Hasthorpe S, Stokes K, Rogerson J
Cancer Res. 1985 Oct;45(10):5042-9.
Surface membrane antigen(s) expressed on a mouse mast cell line (FMP1) have also been shown to occur on hemopoietic spleen colony-forming units (CFU-S) and granulocyte/macrophage colony- and erythroid burst-forming cells, using a xeno-antiserum raised against FMP1 cells. This mast cell model has been used to obtain antiserum and large quantities of antigen for the biochemical identification of CFU-S and progenitor cell antigen(s). Immunoprecipitation of FMP1 membrane antigens with the antiserum and subsequent polyacrylamide gel electrophoresis revealed the presence of five membrane proteins with molecular weights of 28,000, 32,000, 36,000, 50,000, and 70,000. Mouse B-lymphoma cell line W279 which reacted with anti-FMP1 serum was found to possess three immunoprecipitable surface proteins with molecular weights of 32,000, 50,000, and 70,000. Attempts have been made to identify the antigen(s) expressed by CFU-S and progenitors which were revealed by immunoprecipitation from the tumor lines. The three lower-molecular-weight proteins (Mr 28,000-36,000) were chosen for initial study. Membrane extracts of FMP1 cells were fractionated on Sephacryl S-200, and selective pools of these antigens were made. Antisera to these pools exhibited complement-dependent cytotoxicity to FMP1 cells, bone marrow CFU-S, granulocyte/macrophage colony-forming cells, and erythroid burst-forming units. These antisera immunoprecipitated Mr 28,000, 32,000, and 36,000 proteins from FMP1 cell membrane extracts but not the Mr 50,000 and 70,000 antigens. The W279 line has only one antigen (Mr 32,000) in the lower-molecular-weight range and is able to absorb anti-CFU-S and anti-progenitor activity, which suggests that it is this antigen which is expressed on hemopoietic cells. In addition, thymocytes react with anti-FMP1 serum, and the Mr 32,000 antigen was immunoprecipitated from thymus cell extracts. Binding studies with concanavalin A, wheat germ agglutinin, and lentil lectin indicated that the Mr 28,000-36,000 proteins were glycoproteins. The apparent molecular weights of these proteins on polyacrylamide gels were not altered by reduction and alkylation and therefore do not contain disulfide-linked subunits.

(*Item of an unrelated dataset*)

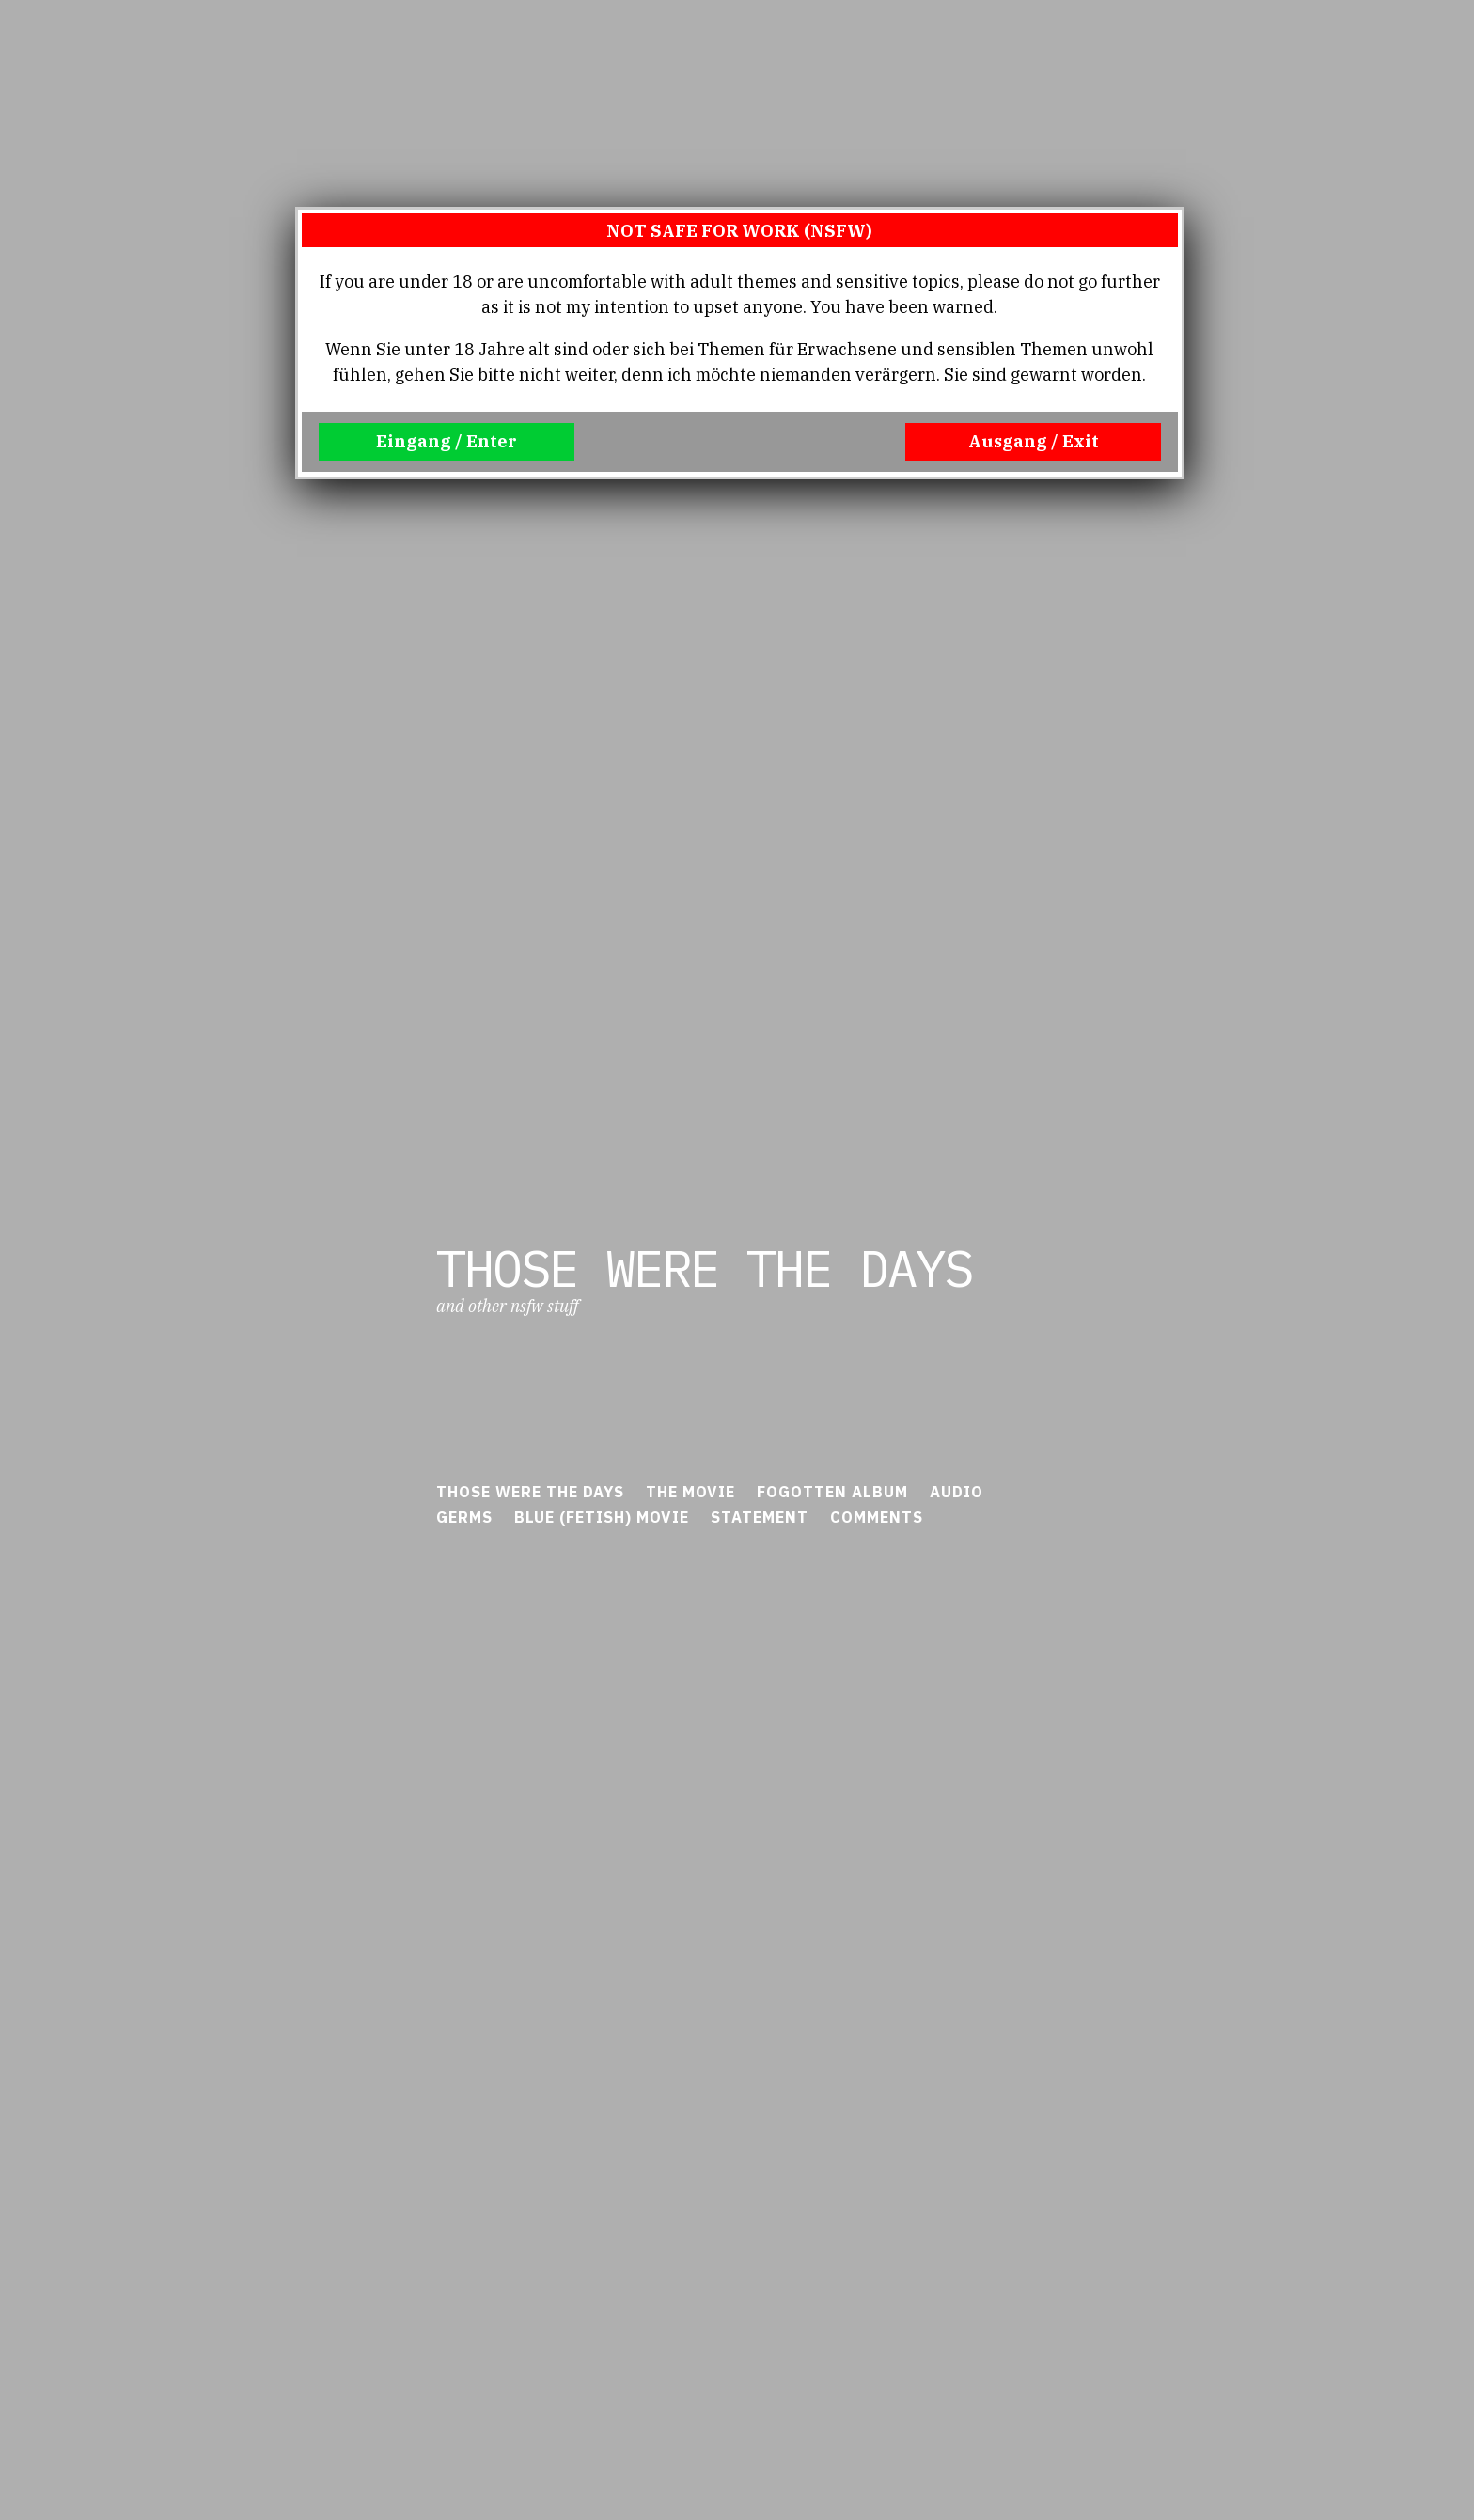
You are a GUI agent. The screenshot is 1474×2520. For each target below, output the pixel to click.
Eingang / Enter (446, 441)
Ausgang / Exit (1033, 441)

利用针对小鼠肥大细胞系(FMP1)制备的异种抗血清,已证明在该细胞系上表达的表面膜抗原也存在于造血脾集落形成单位(CFU-S)以及粒细胞/巨噬细胞集落形成细胞和红系爆式集落形成细胞上。这个肥大细胞模型已被用于获取抗血清和大量抗原,以对CFU-S和祖细胞抗原进行生化鉴定。用该抗血清对FMP1膜抗原进行免疫沉淀,随后进行聚丙烯酰胺凝胶电泳,结果显示存在5种膜蛋白,其分子量分别为28,000、32,000、36,000、50,000和70,000。发现与抗FMP1血清发生反应的小鼠B淋巴瘤细胞系W279拥有3种可免疫沉淀的表面蛋白,分子量分别为32,000、50,000和70,000。已尝试鉴定CFU-S和祖细胞表达的、从肿瘤细胞系免疫沉淀中揭示的抗原。选择三种低分子量蛋白(分子量28,000 - 36,000)进行初步研究。FMP1细胞的膜提取物在Sephacryl S - 200上进行分级分离,并制备这些抗原的选择性组分。针对这些组分的抗血清对FMP1细胞、骨髓CFU-S、粒细胞/巨噬细胞集落形成细胞和红系爆式集落形成单位表现出补体依赖性细胞毒性。这些抗血清从FMP1细胞膜提取物中免疫沉淀出分子量为28,000、32,000和36,000的蛋白,但没有沉淀出分子量为50,000和70,000的抗原。W279细胞系在低分子量范围内只有一种抗原(分子量32,000),并且能够吸收抗CFU-S和抗祖细胞活性,这表明造血细胞上表达的就是这种抗原。此外,胸腺细胞与抗FMP1血清发生反应,并且从胸腺细胞提取物中免疫沉淀出了分子量为32,000的抗原。用伴刀豆球蛋白A、麦胚凝集素和扁豆凝集素进行的结合研究表明,分子量28,000 - 36,000的蛋白是糖蛋白。这些蛋白在聚丙烯酰胺凝胶上的表观分子量在还原和烷基化后没有改变,因此不包含二硫键连接的亚基。